EXERCISE DIRECTIONS
All lines from the one with "Troia Sergi Salonu’nda. GÖZDEN ÇI..." through the final line of the records below must be written out exactly, with no other text.

TASK INPUTS
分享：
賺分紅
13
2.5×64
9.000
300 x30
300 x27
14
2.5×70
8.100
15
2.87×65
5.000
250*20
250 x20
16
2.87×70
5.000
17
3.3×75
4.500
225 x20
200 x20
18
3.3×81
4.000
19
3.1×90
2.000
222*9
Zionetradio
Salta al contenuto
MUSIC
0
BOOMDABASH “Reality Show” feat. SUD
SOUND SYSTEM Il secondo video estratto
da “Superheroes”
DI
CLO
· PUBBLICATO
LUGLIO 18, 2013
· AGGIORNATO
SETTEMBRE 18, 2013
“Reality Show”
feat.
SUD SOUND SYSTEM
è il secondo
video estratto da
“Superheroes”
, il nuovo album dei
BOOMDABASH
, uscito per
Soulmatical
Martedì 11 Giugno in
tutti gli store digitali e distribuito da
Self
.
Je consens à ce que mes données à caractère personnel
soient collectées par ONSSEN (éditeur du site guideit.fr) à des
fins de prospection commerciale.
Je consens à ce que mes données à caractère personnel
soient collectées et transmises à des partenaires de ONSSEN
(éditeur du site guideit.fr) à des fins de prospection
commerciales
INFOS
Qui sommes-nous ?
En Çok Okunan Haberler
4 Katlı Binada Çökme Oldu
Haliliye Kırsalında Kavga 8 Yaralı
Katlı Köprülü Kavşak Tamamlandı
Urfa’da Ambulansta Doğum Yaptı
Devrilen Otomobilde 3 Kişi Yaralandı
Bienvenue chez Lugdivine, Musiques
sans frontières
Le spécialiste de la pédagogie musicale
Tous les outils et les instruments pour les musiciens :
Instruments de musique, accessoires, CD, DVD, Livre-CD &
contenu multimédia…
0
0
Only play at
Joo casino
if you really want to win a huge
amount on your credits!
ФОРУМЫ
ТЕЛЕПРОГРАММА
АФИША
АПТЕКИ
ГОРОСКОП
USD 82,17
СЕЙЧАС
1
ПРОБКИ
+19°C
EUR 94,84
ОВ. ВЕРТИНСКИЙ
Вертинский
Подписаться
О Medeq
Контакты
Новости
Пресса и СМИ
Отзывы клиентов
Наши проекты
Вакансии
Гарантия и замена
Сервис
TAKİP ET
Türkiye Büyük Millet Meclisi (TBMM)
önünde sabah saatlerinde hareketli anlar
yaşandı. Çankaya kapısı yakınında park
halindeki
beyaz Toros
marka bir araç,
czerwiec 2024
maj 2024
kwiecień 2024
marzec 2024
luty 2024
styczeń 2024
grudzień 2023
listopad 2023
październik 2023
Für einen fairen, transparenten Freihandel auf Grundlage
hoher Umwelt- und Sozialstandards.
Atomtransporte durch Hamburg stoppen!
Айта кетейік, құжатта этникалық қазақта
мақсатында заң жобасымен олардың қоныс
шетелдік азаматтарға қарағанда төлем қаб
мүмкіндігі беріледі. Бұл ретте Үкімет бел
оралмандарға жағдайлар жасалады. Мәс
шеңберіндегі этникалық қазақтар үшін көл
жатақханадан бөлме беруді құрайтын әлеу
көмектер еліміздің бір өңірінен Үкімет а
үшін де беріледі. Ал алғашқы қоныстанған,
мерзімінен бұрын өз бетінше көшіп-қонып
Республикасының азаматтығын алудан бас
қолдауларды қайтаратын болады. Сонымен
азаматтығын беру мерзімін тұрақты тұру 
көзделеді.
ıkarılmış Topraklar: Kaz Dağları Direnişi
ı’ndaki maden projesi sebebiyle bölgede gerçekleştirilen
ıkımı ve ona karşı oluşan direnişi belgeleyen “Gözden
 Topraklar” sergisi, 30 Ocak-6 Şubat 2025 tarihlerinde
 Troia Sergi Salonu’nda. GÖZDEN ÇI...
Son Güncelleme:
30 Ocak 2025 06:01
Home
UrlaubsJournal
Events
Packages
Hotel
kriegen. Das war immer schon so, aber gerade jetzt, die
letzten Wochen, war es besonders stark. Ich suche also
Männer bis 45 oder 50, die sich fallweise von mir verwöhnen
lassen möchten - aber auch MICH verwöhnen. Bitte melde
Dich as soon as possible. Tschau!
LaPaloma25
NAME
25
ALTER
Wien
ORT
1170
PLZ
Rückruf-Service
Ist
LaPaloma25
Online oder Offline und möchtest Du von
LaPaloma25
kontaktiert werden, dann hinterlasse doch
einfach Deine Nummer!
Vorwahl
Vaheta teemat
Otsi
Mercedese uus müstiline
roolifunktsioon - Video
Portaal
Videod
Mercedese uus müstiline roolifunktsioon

EXERCISE SOLUTION
 Troia Sergi Salonu’nda. GÖZDEN ÇI...
Son Güncelleme:
30 Ocak 2025 06:01
Home
UrlaubsJournal
Events
Packages
Hotel
kriegen. Das war immer schon so, aber gerade jetzt, die
letzten Wochen, war es besonders stark. Ich suche also
Männer bis 45 oder 50, die sich fallweise von mir verwöhnen
lassen möchten - aber auch MICH verwöhnen. Bitte melde
Dich as soon as possible. Tschau!
LaPaloma25
NAME
25
ALTER
Wien
ORT
1170
PLZ
Rückruf-Service
Ist
LaPaloma25
Online oder Offline und möchtest Du von
LaPaloma25
kontaktiert werden, dann hinterlasse doch
einfach Deine Nummer!
Vorwahl
Vaheta teemat
Otsi
Mercedese uus müstiline
roolifunktsioon - Video
Portaal
Videod
Mercedese uus müstiline roolifunktsioon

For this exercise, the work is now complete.